Hay que cambiar lo que se espera del estudiante. Si se espera que tenga un dato, como una Inteligencia Artificial... será obsoleto muy rápido, la memorzación es el tradicional método educativo que definitivamente debe desaparecer ya, hoy mismo, antes de que sea demasiado tarde. Si se espera que cuente una experiencia, una historia, transmita una emoción... siempre será relevante.

Cuáles destrezas humanas serán innecesarias para adquirir un título universitario, si ya lo puede hacer una máquina?

Fácil: Memorizar datos y hacer cosas mecánicas.

Estas dos cosas ya no tendrán sentido en muy pocos años (incluso ahora). Generalmente hacer un test para acceder a una universidad puede ser contestado por una Inteligencia Artificial bien entrenada, así la IA no tenga idea de lo que significan sus respuestas, porque las palabras pueden organizarse de manera coherente, así no entienda nada, y parecer mejor redactado que por parte de un ser humano. La Inteligencia Humana (IH) debe manejar herramientas que que solo son importantes para otro ser humano... por ejemplo: la cordialidad, la fraternidad, la felicidad, la emotividad, la inspiración, el ejemplo. Son aspectos que nunca nos entregará ninguna IA.

Las últimas preguntas serían las más sencillas, pero también es la que más nos critica en nuestras metodologías actuales. Si vamos a estudiar algo: Por qué lo vamos a hacer? Para qué lo vamos a hacer? y la más desafiante, cómo lo vamos a hacer?

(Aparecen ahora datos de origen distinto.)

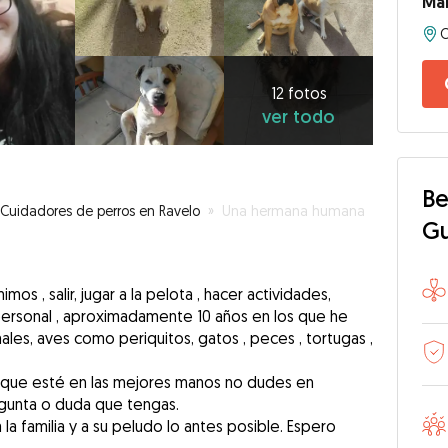
Mar
12
fotos
ver
12 fotos
ver todo
todo
Be
Cuidadores de perros en Ravelo
»
Una hermana humana
G
s , salir, jugar a la pelota , hacer actividades,
personal , aproximadamente 10 años en los que he
ales, aves como periquitos, gatos , peces , tortugas ,
s que esté en las mejores manos no dudes en
gunta o duda que tengas.
la familia y a su peludo lo antes posible. Espero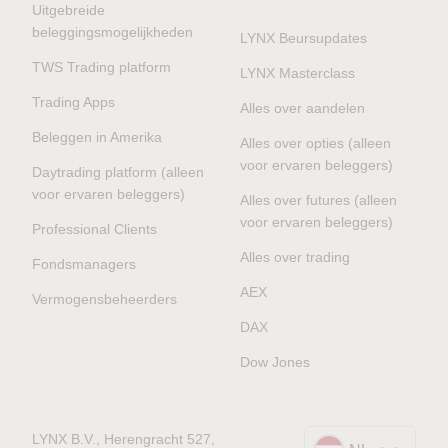
Uitgebreide
beleggingsmogelijkheden
LYNX Beursupdates
TWS Trading platform
LYNX Masterclass
Trading Apps
Alles over aandelen
Beleggen in Amerika
Alles over opties (alleen
voor ervaren beleggers)
Daytrading platform (alleen
voor ervaren beleggers)
Alles over futures (alleen
voor ervaren beleggers)
Professional Clients
Alles over trading
Fondsmanagers
AEX
Vermogensbeheerders
DAX
Dow Jones
LYNX B.V., Herengracht 527,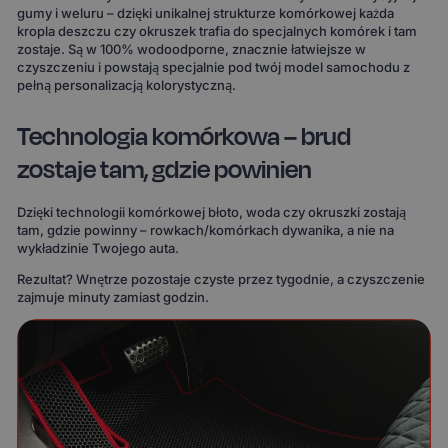
gumy i weluru – dzięki unikalnej strukturze komórkowej każda
kropla deszczu czy okruszek trafia do specjalnych komórek i tam
zostaje. Są w 100% wodoodporne, znacznie łatwiejsze w
czyszczeniu i powstają specjalnie pod twój model samochodu z
pełną personalizacją kolorystyczną.
Technologia komórkowa – brud
zostaje tam, gdzie powinien
Dzięki technologii komórkowej błoto, woda czy okruszki zostają
tam, gdzie powinny – rowkach/komórkach dywanika, a nie na
wykładzinie Twojego auta.
Rezultat? Wnętrze pozostaje czyste przez tygodnie, a czyszczenie
zajmuje minuty zamiast godzin.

No se trata de que seamos más inteligentes que la Inteligencia Artificial, esa batalla, desde la perspectiva de acumuladores de datos, ya la perdimos. Se trata de que nos redefinamos y nos especialicemos como seres humanos, cómo vivimos, cómo aprendemos, cómo razonamos, cómo resolvemos nuestros problemas humanos... en pocas palabras se trata de redefinir el verdadero significado del término de "Ser Humano".

Esperar que la Inteligencia Humana sea más inteligente que la Inteligencia Artificial, es un esfuerzo competitivo que nunca ofrecerá una sinergia realmente provechosa de esta nueva convivencia.  Hay que aprovechar las ventajas de la IA como la herramienta que es, y al mismo tiempo desarrollar nuestras habilidades intelectuales humanas únicas, es el momento de que nos exploremos y trascendamos a una nueva era, es una redefinición que no da espera.